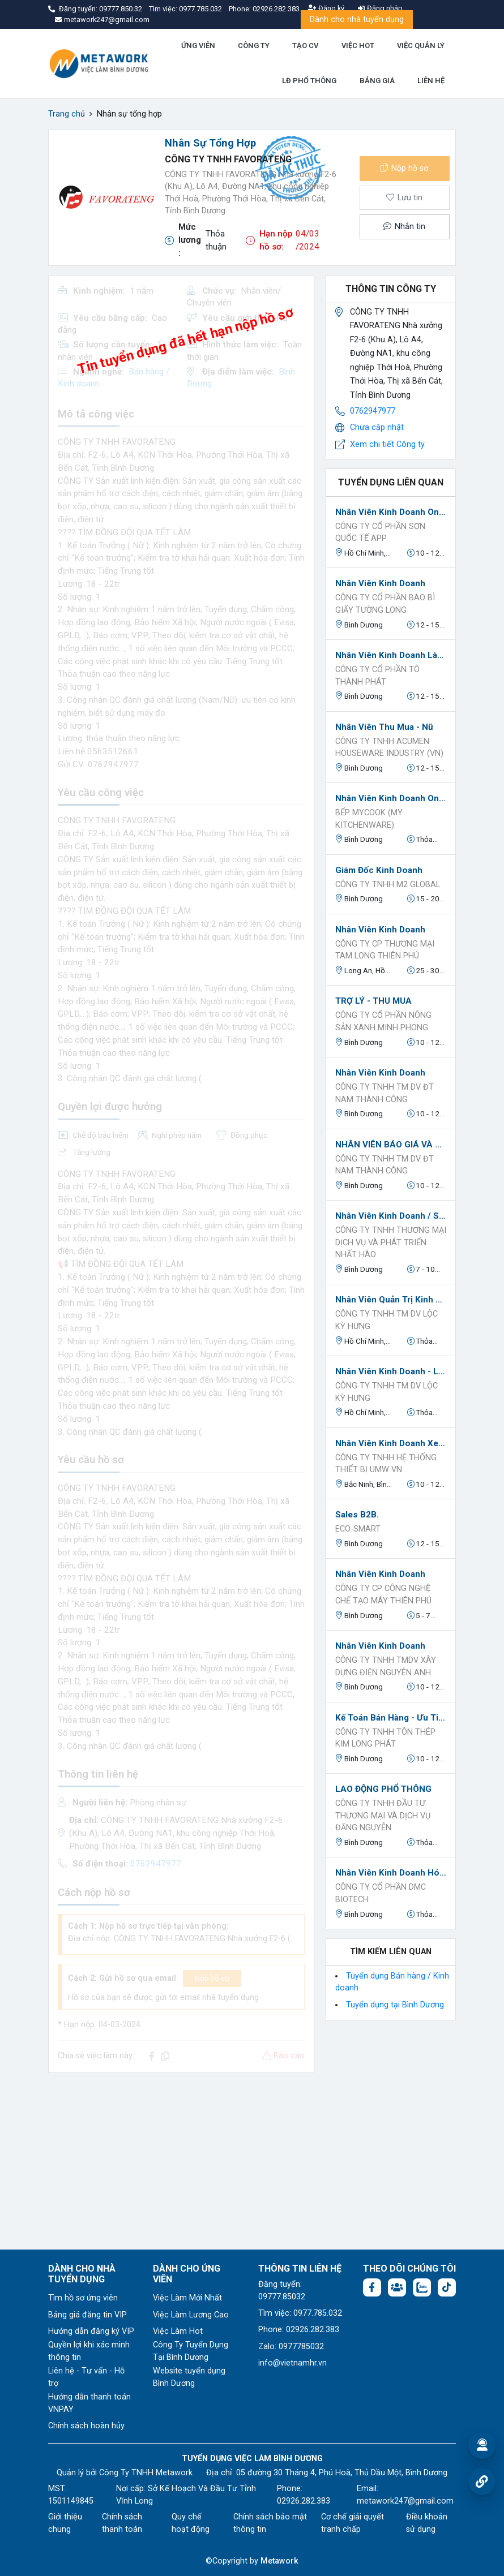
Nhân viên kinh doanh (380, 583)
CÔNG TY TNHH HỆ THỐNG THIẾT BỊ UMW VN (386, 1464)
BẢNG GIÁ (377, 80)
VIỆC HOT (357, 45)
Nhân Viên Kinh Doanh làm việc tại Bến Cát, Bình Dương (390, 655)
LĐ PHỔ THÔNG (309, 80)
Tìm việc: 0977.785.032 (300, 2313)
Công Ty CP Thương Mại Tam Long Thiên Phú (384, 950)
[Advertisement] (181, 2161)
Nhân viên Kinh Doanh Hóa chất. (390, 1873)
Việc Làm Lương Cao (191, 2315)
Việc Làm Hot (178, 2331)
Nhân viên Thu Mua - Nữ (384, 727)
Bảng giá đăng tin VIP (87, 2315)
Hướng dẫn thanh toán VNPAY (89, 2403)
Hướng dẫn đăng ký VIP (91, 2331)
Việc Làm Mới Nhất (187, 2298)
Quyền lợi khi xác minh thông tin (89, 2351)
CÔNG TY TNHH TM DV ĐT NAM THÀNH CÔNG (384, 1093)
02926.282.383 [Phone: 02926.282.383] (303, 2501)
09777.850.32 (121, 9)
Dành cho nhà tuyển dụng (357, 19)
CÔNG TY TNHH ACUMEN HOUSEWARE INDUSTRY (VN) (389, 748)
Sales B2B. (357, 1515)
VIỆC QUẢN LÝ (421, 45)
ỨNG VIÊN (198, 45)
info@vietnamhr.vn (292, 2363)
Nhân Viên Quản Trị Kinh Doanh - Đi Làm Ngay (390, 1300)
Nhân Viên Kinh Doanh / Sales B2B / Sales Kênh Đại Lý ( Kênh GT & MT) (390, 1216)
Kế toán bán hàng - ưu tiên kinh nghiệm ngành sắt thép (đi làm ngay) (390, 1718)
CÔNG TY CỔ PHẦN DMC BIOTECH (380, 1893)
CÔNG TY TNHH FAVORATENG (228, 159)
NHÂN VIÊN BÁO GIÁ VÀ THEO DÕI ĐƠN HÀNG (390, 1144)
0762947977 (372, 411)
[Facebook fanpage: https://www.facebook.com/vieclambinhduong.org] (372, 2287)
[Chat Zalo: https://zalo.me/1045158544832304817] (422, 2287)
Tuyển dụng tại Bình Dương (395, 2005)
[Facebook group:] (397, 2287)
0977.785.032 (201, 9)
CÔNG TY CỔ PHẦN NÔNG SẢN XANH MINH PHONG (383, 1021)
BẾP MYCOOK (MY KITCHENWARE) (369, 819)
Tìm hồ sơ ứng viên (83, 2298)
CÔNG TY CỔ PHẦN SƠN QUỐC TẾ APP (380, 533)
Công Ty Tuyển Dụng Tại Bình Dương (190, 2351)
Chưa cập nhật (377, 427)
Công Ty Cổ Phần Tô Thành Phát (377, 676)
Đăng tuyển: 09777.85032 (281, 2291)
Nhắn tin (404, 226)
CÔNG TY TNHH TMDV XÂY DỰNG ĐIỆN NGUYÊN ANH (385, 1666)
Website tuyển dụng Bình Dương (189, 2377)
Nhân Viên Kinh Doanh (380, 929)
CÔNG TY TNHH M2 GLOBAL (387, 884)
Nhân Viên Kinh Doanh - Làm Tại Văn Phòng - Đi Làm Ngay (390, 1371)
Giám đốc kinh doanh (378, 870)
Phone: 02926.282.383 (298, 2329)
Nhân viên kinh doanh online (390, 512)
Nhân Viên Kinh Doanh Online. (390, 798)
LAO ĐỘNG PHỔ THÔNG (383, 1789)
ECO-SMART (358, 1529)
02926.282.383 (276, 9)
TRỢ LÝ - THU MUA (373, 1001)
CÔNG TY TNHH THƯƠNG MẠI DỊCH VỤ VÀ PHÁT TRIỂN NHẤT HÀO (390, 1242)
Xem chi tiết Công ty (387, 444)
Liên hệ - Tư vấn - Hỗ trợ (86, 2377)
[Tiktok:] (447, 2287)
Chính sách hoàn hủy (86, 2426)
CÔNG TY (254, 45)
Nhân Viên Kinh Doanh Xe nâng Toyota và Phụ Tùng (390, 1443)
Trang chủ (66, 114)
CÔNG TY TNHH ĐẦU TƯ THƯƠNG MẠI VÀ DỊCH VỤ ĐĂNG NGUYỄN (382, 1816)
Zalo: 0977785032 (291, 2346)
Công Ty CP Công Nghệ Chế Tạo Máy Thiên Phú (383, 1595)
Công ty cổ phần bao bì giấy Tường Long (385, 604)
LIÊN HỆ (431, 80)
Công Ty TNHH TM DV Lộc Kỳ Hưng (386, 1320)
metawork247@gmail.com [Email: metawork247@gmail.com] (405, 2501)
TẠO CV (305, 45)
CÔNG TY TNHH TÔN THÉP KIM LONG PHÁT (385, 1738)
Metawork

◇ ◇ ◇ ◇ ◇

- [Required work] The expected response is every entry above, repeated exactly, pictures removed.

- [Answer to the exercise]
Nhân viên kinh doanh (380, 583)
CÔNG TY TNHH HỆ THỐNG THIẾT BỊ UMW VN (386, 1464)
BẢNG GIÁ (377, 80)
VIỆC HOT (357, 45)
Nhân Viên Kinh Doanh làm việc tại Bến Cát, Bình Dương (390, 655)
LĐ PHỔ THÔNG (309, 80)
Tìm việc: 0977.785.032 (300, 2313)
Công Ty CP Thương Mại Tam Long Thiên Phú (384, 950)
[Advertisement] (181, 2161)
Nhân viên Kinh Doanh Hóa chất. (390, 1873)
Việc Làm Lương Cao (191, 2315)
Việc Làm Hot (178, 2331)
Nhân viên Thu Mua - Nữ (384, 727)
Bảng giá đăng tin VIP (87, 2315)
Hướng dẫn thanh toán VNPAY (89, 2403)
Hướng dẫn đăng ký VIP (91, 2331)
Việc Làm Mới Nhất (187, 2298)
Quyền lợi khi xác minh thông tin (89, 2351)
CÔNG TY TNHH TM DV ĐT NAM THÀNH CÔNG (384, 1093)
02926.282.383 [Phone: 02926.282.383] (303, 2501)
09777.850.32 (121, 9)
Dành cho nhà tuyển dụng (357, 19)
CÔNG TY TNHH ACUMEN HOUSEWARE INDUSTRY (VN) (389, 748)
Sales B2B. (357, 1515)
VIỆC QUẢN LÝ (421, 45)
ỨNG VIÊN (198, 45)
info@vietnamhr.vn (292, 2363)
Nhân Viên Quản Trị Kinh Doanh - Đi Làm Ngay (390, 1300)
Nhân Viên Kinh Doanh / Sales B2B / Sales Kênh Đại Lý ( Kênh GT & MT) (390, 1216)
Kế toán bán hàng - ưu tiên kinh nghiệm ngành sắt thép (đi làm ngay) (390, 1718)
CÔNG TY CỔ PHẦN DMC BIOTECH (380, 1893)
CÔNG TY TNHH FAVORATENG (228, 159)
NHÂN VIÊN BÁO GIÁ VÀ THEO DÕI ĐƠN HÀNG (390, 1144)
0762947977 (372, 411)
[Facebook fanpage: https://www.facebook.com/vieclambinhduong.org] (372, 2287)
[Chat Zalo: https://zalo.me/1045158544832304817] (422, 2287)
Tuyển dụng tại Bình Dương (395, 2005)
[Facebook group:] (397, 2287)
0977.785.032 (201, 9)
CÔNG TY CỔ PHẦN NÔNG SẢN XANH MINH PHONG (383, 1021)
BẾP MYCOOK (MY KITCHENWARE) (369, 819)
Tìm hồ sơ ứng viên (83, 2298)
CÔNG TY CỔ PHẦN SƠN QUỐC TẾ APP (380, 533)
Công Ty Tuyển Dụng Tại Bình Dương (190, 2351)
Chưa cập nhật (377, 427)
Công Ty Cổ Phần Tô Thành Phát (377, 676)
Đăng tuyển: 09777.85032 (281, 2291)
Nhắn tin (404, 226)
CÔNG TY TNHH TMDV XÂY DỰNG ĐIỆN NGUYÊN ANH (385, 1666)
Website tuyển dụng Bình Dương (189, 2377)
Nhân Viên Kinh Doanh (380, 929)
CÔNG TY TNHH M2 GLOBAL (387, 884)
Nhân Viên Kinh Doanh - Làm Tại Văn Phòng - Đi Làm Ngay (390, 1371)
Giám đốc kinh doanh (378, 870)
Phone: 02926.282.383 (298, 2329)
Nhân viên kinh doanh online (390, 512)
Nhân Viên Kinh Doanh Online. (390, 798)
LAO ĐỘNG PHỔ THÔNG (383, 1789)
ECO-SMART (358, 1529)
02926.282.383 (276, 9)
TRỢ LÝ - THU MUA (373, 1001)
CÔNG TY TNHH THƯƠNG MẠI DỊCH VỤ VÀ PHÁT TRIỂN NHẤT HÀO (390, 1242)
Xem chi tiết Công ty (387, 444)
Liên hệ - Tư vấn - Hỗ trợ (86, 2377)
[Tiktok:] (447, 2287)
Chính sách hoàn hủy (86, 2426)
CÔNG TY (254, 45)
Nhân Viên Kinh Doanh Xe nâng Toyota và Phụ Tùng (390, 1443)
Trang chủ (66, 114)
CÔNG TY TNHH ĐẦU TƯ THƯƠNG MẠI VÀ DỊCH VỤ ĐĂNG NGUYỄN (382, 1816)
Zalo: 0977785032 (291, 2346)
Công Ty CP Công Nghệ Chế Tạo Máy Thiên Phú (383, 1595)
Công ty cổ phần bao bì giấy Tường Long (385, 604)
LIÊN HỆ (431, 80)
Công Ty TNHH TM DV Lộc Kỳ Hưng (386, 1320)
metawork247@gmail.com [Email: metawork247@gmail.com] (405, 2501)
TẠO CV (305, 45)
CÔNG TY TNHH TÔN THÉP KIM LONG PHÁT (385, 1738)
Metawork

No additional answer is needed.